Since well before the adoption in December of the Paris Climate Accord, the State Department was angling for a splashy junket in New York for the opening to signature. This will be on Earth Day, April 22.
Tradecraft note: an international agreement is adopted by a group of states at a diplomatic conference: that means they agree on the text, and won’t try to renegotiate it. Adoption does not commit any of them legally to the binding acts of signature [update] with ratification or acceptance – compare engagement and marriage. The adopted text will lay down the date of opening to signature, usually later to allow for translations and legal proofreading. States then sign it, which is signifies [update] the commitment by their government to comply, possibly with a caveat as to ratification, which may involve parliamentary approval depending on the national legal system. For the US, it’s an executive agreement, so Obama can sign [update] and accept without reservation as to ratification. [Slight correction: the Paris Accord actually requires deposit of “instruments of ratification, acceptance, approval or accession” as well as signatures, see Articles 20(1) and 21(1), and Articles 11 and 14 of the 1969 Vienna Convention on the Law of Treaties. The signature by itself is ceremonial and no longer does anything beyond estopping the Party from acting to frustrate the treaty, ibid. Article 18.]
France is still in the chair of the Conference of the Parties. How are they getting on with the show? March 11 report:
Ségolène Royal, French Environment Minister and newly-appointed President of the UN-led climate negotiations, said yesterday that more than 30 heads of state and government have already said they will attend the signing event.
She is hoping and working to get this up to 80-100, and I’m sure John Kerry is adding his weight. It won’t match the record 150 of the opening of the Paris conference, and does not need to for what is basically a photo-op with Barack Obama as he rides gracefully into the sunset.
The practical interest is whether the UN can reach the target for entry into force on Day 1. This requires signatures by 55 countries responsible for 55% of global emissions. Heads of state and government won’t be going unless they can sign, so the 30 is a fix. But signing can perfectly well be done by a minister with a less crowded diary, or the regular ambassador to the UN. The emissions bar will be just about met if only the US (16%), China (28%), and the EU-28 (10%), making 54%, sign together. It all looks very doable.
Watch out if any countries uprate their NDCs. So far they are INDCs, “intended national determined contributions”. The final ones will be attached to the signatures. I’ve been pointing out for a while that China and India are outpacing their INDCs on the ground and could improve their offers to general acclaim at no policy cost. Whether they do so on April 22 is a question of PR.
As is the whole thing. Don’t complain: successful diplomacy has always been a theatre of reconciliation. A successful launch of the Paris Accord will get its machinery up and running, and increase its chances of impact. A pity the wax seal bling has gone.
Has Bill McKibben got his big street demo organised? Obama has written his speech.

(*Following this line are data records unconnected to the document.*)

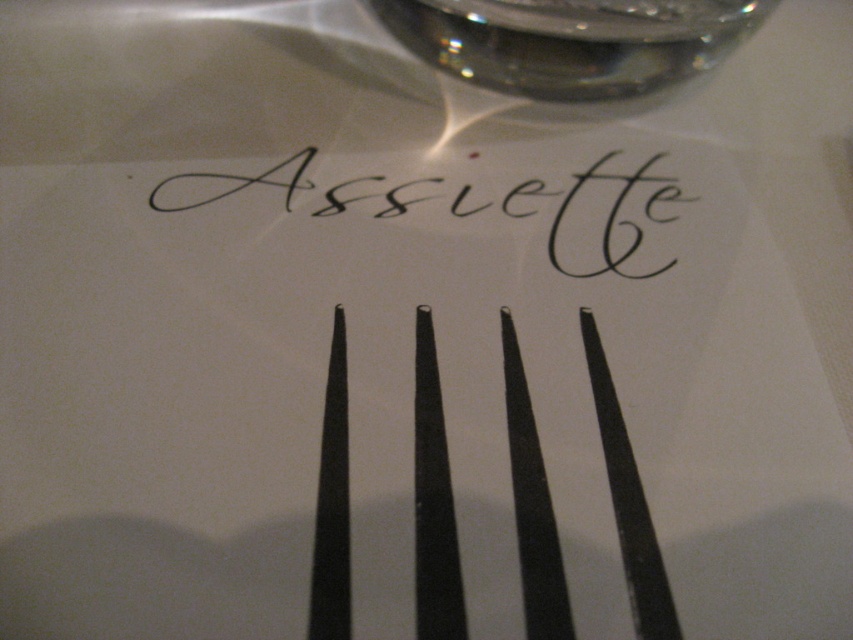 Who is more forward, [451,572] or [688,156]?

Point [451,572]

Locate an element on the screen. black metal fork at center is located at coordinates (433, 502). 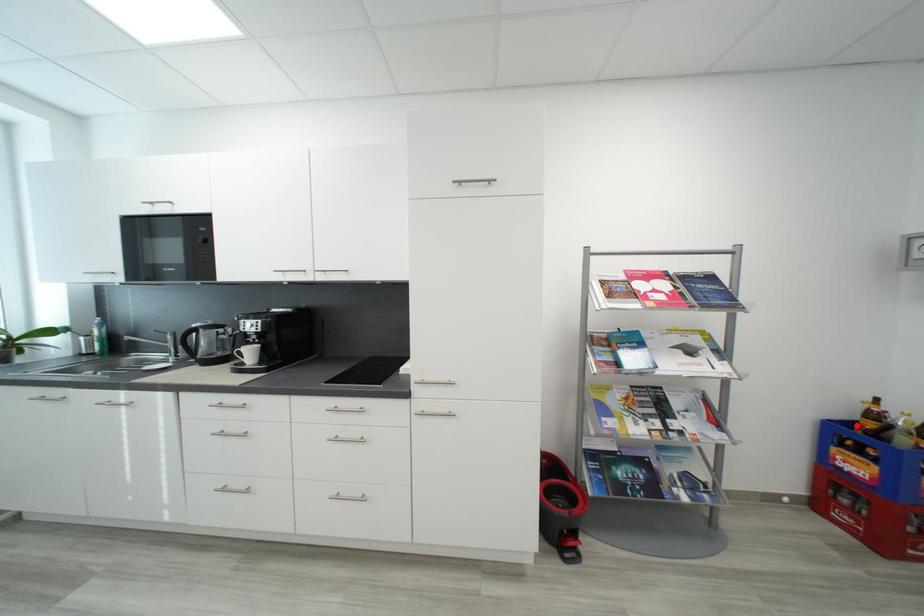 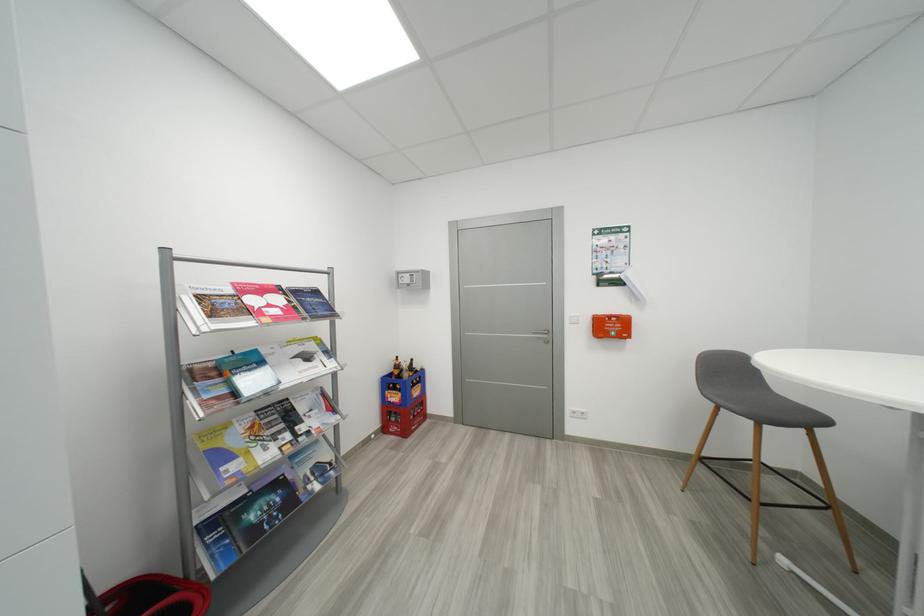 Where in the second image is the point corresponding to the highlighted location from the first image?

(397, 377) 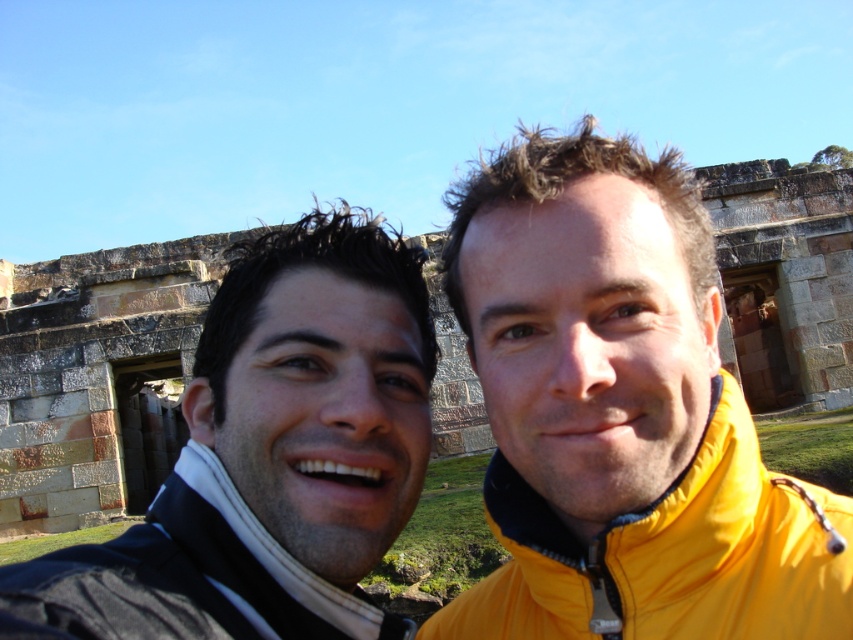 Question: Among these objects, which one is farthest from the camera?

Choices:
 (A) dark blue fleece jacket at center
 (B) dark brown hair at center
 (C) yellow fabric jacket at right

Answer: (C)

Question: Among these objects, which one is farthest from the camera?

Choices:
 (A) yellow fabric jacket at right
 (B) dark brown hair at center
 (C) dark blue fleece jacket at center

Answer: (A)

Question: Does yellow fabric jacket at right have a lesser width compared to dark blue fleece jacket at center?

Choices:
 (A) no
 (B) yes

Answer: (A)

Question: Which object is the farthest from the yellow fabric jacket at right?

Choices:
 (A) dark brown hair at center
 (B) dark blue fleece jacket at center

Answer: (B)

Question: Can you confirm if yellow fabric jacket at right is smaller than dark blue fleece jacket at center?

Choices:
 (A) no
 (B) yes

Answer: (A)

Question: Does dark brown hair at center appear on the right side of dark blue fleece jacket at center?

Choices:
 (A) no
 (B) yes

Answer: (B) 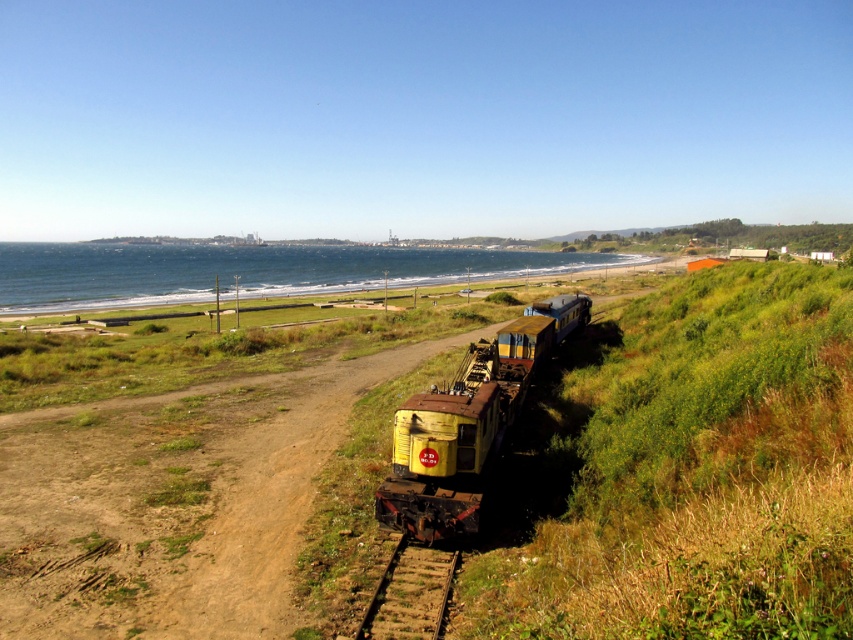 Which is above, rusty yellow train at center-right or brown dirt train track at center?

rusty yellow train at center-right

From the picture: Between rusty yellow train at center-right and brown dirt train track at center, which one is positioned lower?

brown dirt train track at center is lower down.

Locate an element on the screen. The image size is (853, 640). rusty yellow train at center-right is located at coordinates (466, 422).

Is point (694, 508) less distant than point (440, 451)?

Yes, it is.

Who is more distant from viewer, (845, 378) or (416, 508)?

Point (416, 508)

Where is `green grassy at lower right`? green grassy at lower right is located at coordinates (682, 470).

Which of these two, green grassy at lower right or brown dirt train track at center, stands taller?

green grassy at lower right

Does green grassy at lower right have a lesser height compared to brown dirt train track at center?

In fact, green grassy at lower right may be taller than brown dirt train track at center.

Image resolution: width=853 pixels, height=640 pixels. In order to click on green grassy at lower right in this screenshot , I will do `click(682, 470)`. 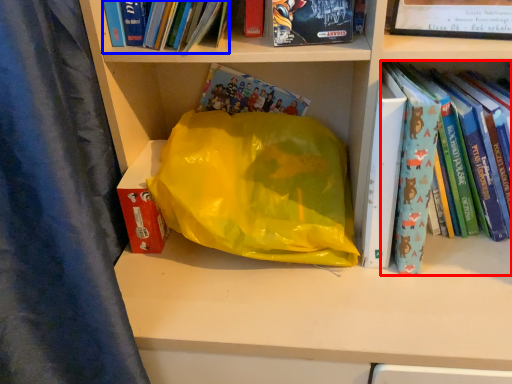 Question: Among these objects, which one is farthest to the camera, book (highlighted by a red box) or book (highlighted by a blue box)?

Choices:
 (A) book
 (B) book

Answer: (A) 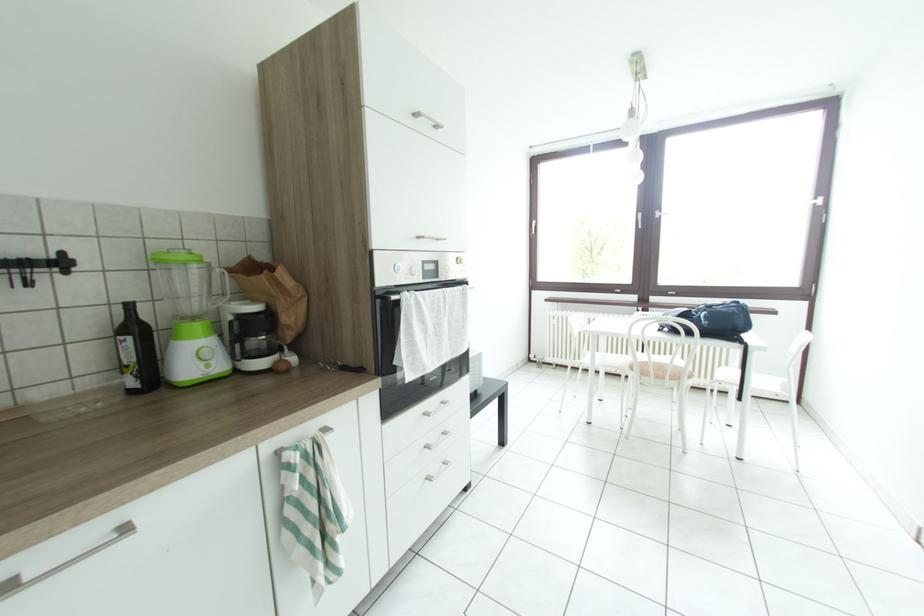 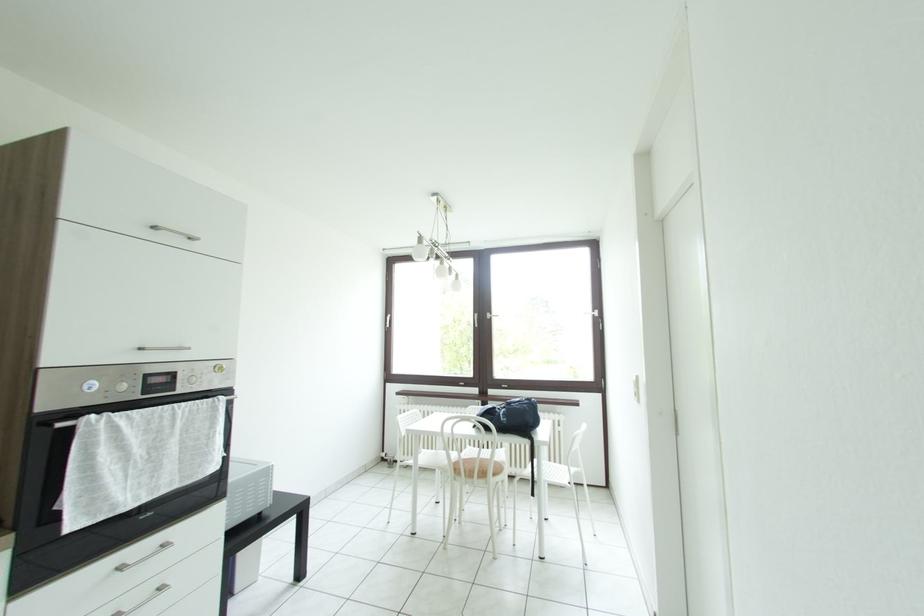 Question: The images are taken continuously from a first-person perspective. In which direction is your viewpoint rotating?

Choices:
 (A) Left
 (B) Right
 (C) Up
 (D) Down

Answer: (B)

[Update 4 April early:] Report here that the USA, China and India will all sign on April 22. The 55% of emissions will be met with partial EU signatures, and many other countries will speed up not to be left out. However, their instruments of ratification or acceptance will still be in the post. Actual entry into force is likely in the summer or early autumn - before the US election. That’s unusually swift for a large multilateral treaty.